Running a deep dive, particularly using a technique like the one pioneered by IDEO, involves a structured process to thoroughly explore a problem space and generate innovative solutions. This process, as outlined in the reference, focuses on understanding the context, observing users, envisioning possibilities, and refining ideas through prototyping.
Here are the key steps for running a deep dive:
1. Understand the Market, Client, Technology, and Constraints
The foundational step is gaining a comprehensive understanding of the environment in which the problem exists. This involves looking at various internal and external factors.
- Internal & External SWOT Analysis: Analyze the Strengths, Weaknesses, Opportunities, and Threats relevant to the project, client, or market.
- Strengths: Internal positive attributes.
- Weaknesses: Internal negative attributes.
- Opportunities: External factors that could be leveraged.
- Threats: External factors that could pose challenges.
- PESTLE Analysis: Examine the Political, Economic, Social, Technological, Legal, and Environmental factors influencing the situation.
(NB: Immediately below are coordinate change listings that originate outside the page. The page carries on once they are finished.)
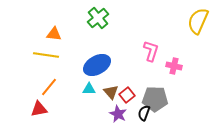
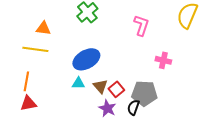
pink L-shape: (151, 51) -> (141, 25), moved
orange line: (49, 87) -> (26, 81), moved, turned -30

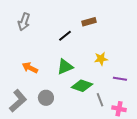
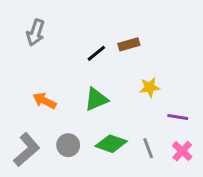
brown rectangle: (89, 22) -> (129, 44), moved
green diamond: (82, 86) -> (111, 144), moved
pink cross: (119, 109) -> (182, 151), moved, turned 32

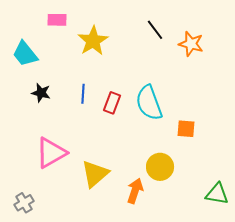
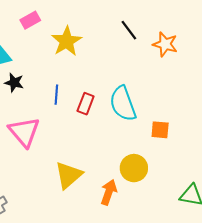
pink rectangle: (57, 20) -> (30, 20), turned -30
black star: (41, 93) -> (14, 83), moved
pink triangle: (51, 153) -> (24, 132), moved, turned -40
- Political: Government policies, stability.
- Economic: Economic growth, exchange rates, inflation rates.
- Social: Cultural trends, demographics, lifestyle changes.
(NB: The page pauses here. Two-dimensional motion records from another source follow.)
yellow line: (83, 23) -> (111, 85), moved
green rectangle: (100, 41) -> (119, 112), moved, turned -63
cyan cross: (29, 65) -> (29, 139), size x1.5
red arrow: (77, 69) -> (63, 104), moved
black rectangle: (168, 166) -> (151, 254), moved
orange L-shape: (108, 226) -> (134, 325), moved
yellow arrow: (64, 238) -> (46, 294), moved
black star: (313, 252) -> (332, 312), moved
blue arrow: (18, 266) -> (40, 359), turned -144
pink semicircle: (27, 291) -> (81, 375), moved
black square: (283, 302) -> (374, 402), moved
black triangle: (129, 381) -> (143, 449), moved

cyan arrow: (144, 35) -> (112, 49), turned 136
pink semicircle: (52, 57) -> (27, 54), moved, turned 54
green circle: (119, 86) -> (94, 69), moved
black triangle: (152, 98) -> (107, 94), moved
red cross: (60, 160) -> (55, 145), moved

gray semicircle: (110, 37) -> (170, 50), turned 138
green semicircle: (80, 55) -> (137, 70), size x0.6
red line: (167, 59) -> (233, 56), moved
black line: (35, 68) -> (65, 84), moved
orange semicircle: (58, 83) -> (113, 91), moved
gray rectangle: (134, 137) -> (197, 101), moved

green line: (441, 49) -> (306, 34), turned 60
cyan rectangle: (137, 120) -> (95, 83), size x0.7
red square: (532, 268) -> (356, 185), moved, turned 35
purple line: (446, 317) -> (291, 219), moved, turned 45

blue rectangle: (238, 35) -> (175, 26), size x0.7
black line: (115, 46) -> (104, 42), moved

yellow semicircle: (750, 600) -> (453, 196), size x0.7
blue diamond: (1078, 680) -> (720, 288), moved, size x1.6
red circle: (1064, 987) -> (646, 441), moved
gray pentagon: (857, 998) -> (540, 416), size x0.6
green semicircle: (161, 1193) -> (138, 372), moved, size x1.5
- Technological: Innovation, automation, R&D activity.
- Legal: Laws and regulations.
- Environmental: Climate, weather, environmental policies.
- PRIMO-F Analysis: Evaluate the six key areas of a business: People, Resources, Innovation, Marketing, Operations, and Finance. This provides a business-centric view of capabilities and limitations.
This initial phase ensures the team is grounded in reality and aware of the landscape before moving forward.
2. Observe Real People in Real Situations
Gaining empathy and uncovering unspoken needs is crucial. This step moves beyond data analysis to direct observation.
- Go into the field to see how people interact with products, services, or environments relevant to the deep dive topic.
- Pay attention to frustrations, workarounds, and unexpected behaviors.
- Conduct interviews to gather qualitative insights directly from users or stakeholders.
- Document observations rigorously through notes, photos, and videos.
Practical Insights:
- Look for "extreme users" who might push the boundaries of typical use cases.
- Observe not just what people do, but why they do it.
- Be open-minded and avoid making assumptions during observation.
3. Visualise New-to-the-World Concepts and Ultimate Customers
This is the divergent phase, where creativity is unleashed to explore potential solutions without immediate judgment.
- Brainstorming: Generate a wide range of ideas, even seemingly impractical ones. Focus on quantity over quality initially.
- Concept Sketching/Mapping: Use visual tools to represent ideas, user flows, or system maps.
- Persona Development: Create detailed profiles of potential "ultimate customers" based on research and observations, embodying their needs, motivations, and behaviors.
- Scenario Building: Imagine how new concepts would fit into the lives of these ultimate customers in various scenarios.
This phase aims to create a broad possibility space for innovation.
4. Evaluate and Refine Prototypes
The final step involves bringing concepts to life and testing them to gather feedback for improvement.
- Prototyping: Build quick, low-fidelity versions of promising concepts. This could be physical models, digital mockups, storyboards, or role-playing scenarios.
- Testing: Put prototypes in front of real people (often the "ultimate customers" or target users) to see how they react and use them.
- Gather Feedback: Actively collect feedback on what works, what doesn't, and what could be better.
- Iterate: Use the feedback to refine the prototypes and concepts. This step is often cyclical, involving multiple rounds of prototyping and testing.
This iterative process helps validate ideas, identify flaws early, and ensures the final solution is user-centered and effective.
A deep dive, following these steps, provides a robust framework for tackling complex challenges and fostering innovation by combining analytical understanding, empathetic observation, creative ideation, and practical testing.